ASSIGNMENT:
Could you transcribe all the entries exactly, omitting the pictures?

DATA FOR THIS EXERCISE:
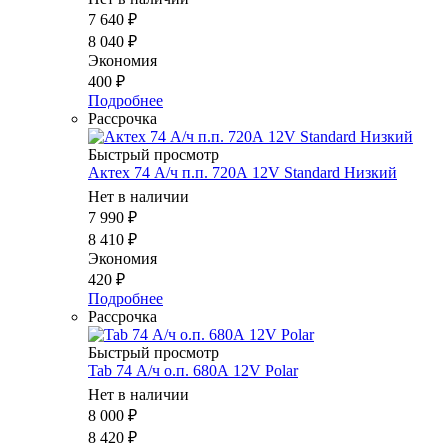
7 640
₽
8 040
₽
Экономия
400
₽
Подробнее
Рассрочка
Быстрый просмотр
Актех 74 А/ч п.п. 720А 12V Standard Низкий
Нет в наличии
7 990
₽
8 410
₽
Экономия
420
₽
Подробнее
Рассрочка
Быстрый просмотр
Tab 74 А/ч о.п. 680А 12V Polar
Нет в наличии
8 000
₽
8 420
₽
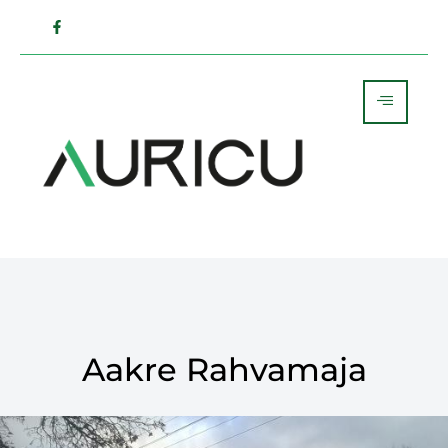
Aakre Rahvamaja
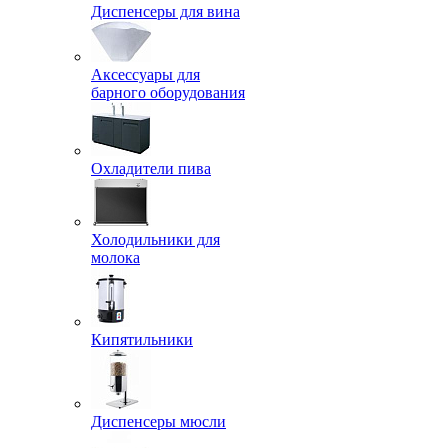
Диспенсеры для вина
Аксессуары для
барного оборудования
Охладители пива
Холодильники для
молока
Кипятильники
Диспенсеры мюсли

YOUR RESPONSE:
7 640
₽
8 040
₽
Экономия
400
₽
Подробнее
Рассрочка
Быстрый просмотр
Актех 74 А/ч п.п. 720А 12V Standard Низкий
Нет в наличии
7 990
₽
8 410
₽
Экономия
420
₽
Подробнее
Рассрочка
Быстрый просмотр
Tab 74 А/ч о.п. 680А 12V Polar
Нет в наличии
8 000
₽
8 420
₽
Aakre Rahvamaja
Диспенсеры для вина
Аксессуары для
барного оборудования
Охладители пива
Холодильники для
молока
Кипятильники
Диспенсеры мюсли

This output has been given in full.